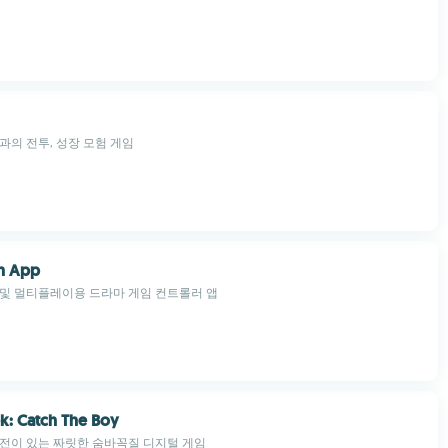
과의 전투, 성장 모험 게임
n App
 및 멀티플레이용 드라마 게임 컨트롤러 앱
k: Catch The Boy
전이 있는 짜릿한 숨바꼭질 디지털 게임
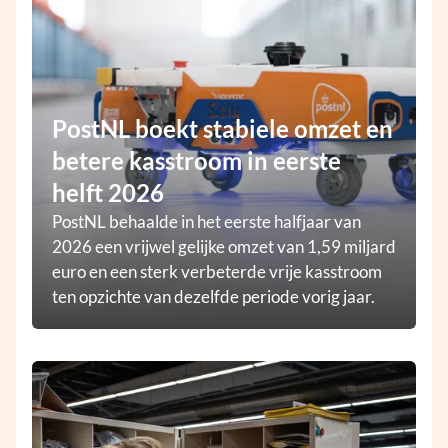
PostNL boekt stabiele omzet en
betere kasstroom in eerste
helft 2026
PostNL behaalde in het eerste halfjaar van
2026 een vrijwel gelijke omzet van 1,59 miljard
euro en een sterk verbeterde vrije kasstroom
ten opzichte van dezelfde periode vorig jaar.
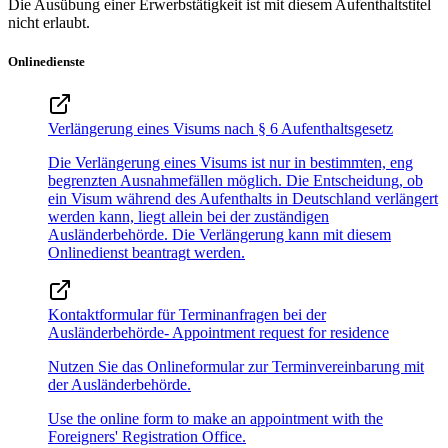
Die Ausübung einer Erwerbstätigkeit ist mit diesem Aufenthaltstitel
nicht erlaubt.
Onlinedienste
Verlängerung eines Visums nach § 6 Aufenthaltsgesetz
Die Verlängerung eines Visums ist nur in bestimmten, eng
begrenzten Ausnahmefällen möglich. Die Entscheidung, ob
ein Visum während des Aufenthalts in Deutschland verlängert
werden kann, liegt allein bei der zuständigen
Ausländerbehörde. Die Verlängerung kann mit diesem
Onlinedienst beantragt werden.
Kontaktformular für Terminanfragen bei der
Ausländerbehörde- Appointment request for residence
Nutzen Sie das Onlineformular zur Terminvereinbarung mit
der Ausländerbehörde.
Use the online form to make an appointment with the
Foreigners' Registration Office.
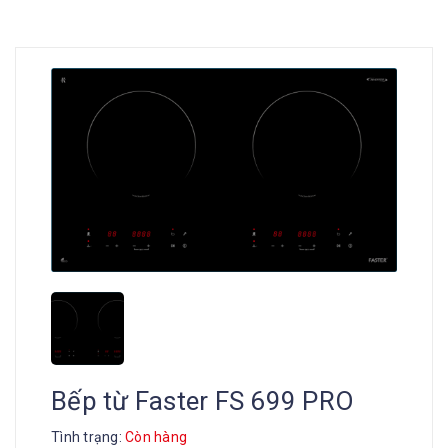
Bếp từ Faster FS 699 PRO
Tình trạng:
Còn hàng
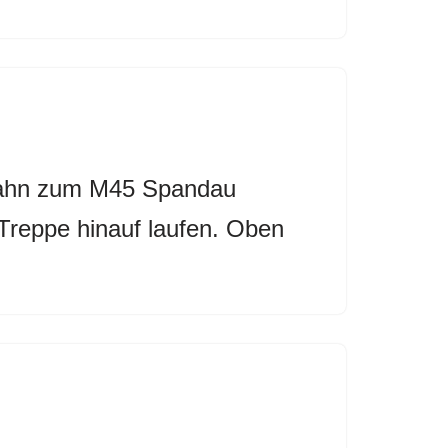
-Bahn zum M45 Spandau
 Treppe hinauf laufen. Oben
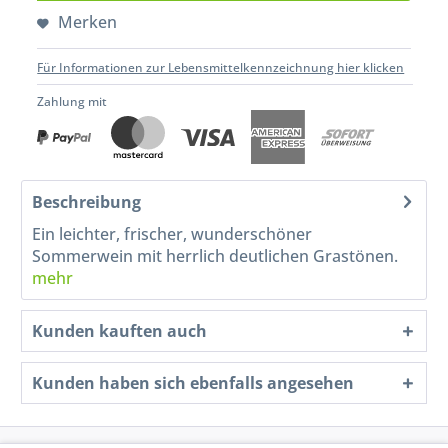
Merken
Für Informationen zur Lebensmittelkennzeichnung hier klicken
Zahlung mit
Beschreibung
Ein leichter, frischer, wunderschöner
Sommerwein mit herrlich deutlichen Grastönen.
mehr
Kunden kauften auch
Kunden haben sich ebenfalls angesehen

◆ **Assignment**
The lines to return are those holding the string "Kunden" anywhere in the listing above.

◆ **Result of the task**
Kunden kauften auch
Kunden haben sich ebenfalls angesehen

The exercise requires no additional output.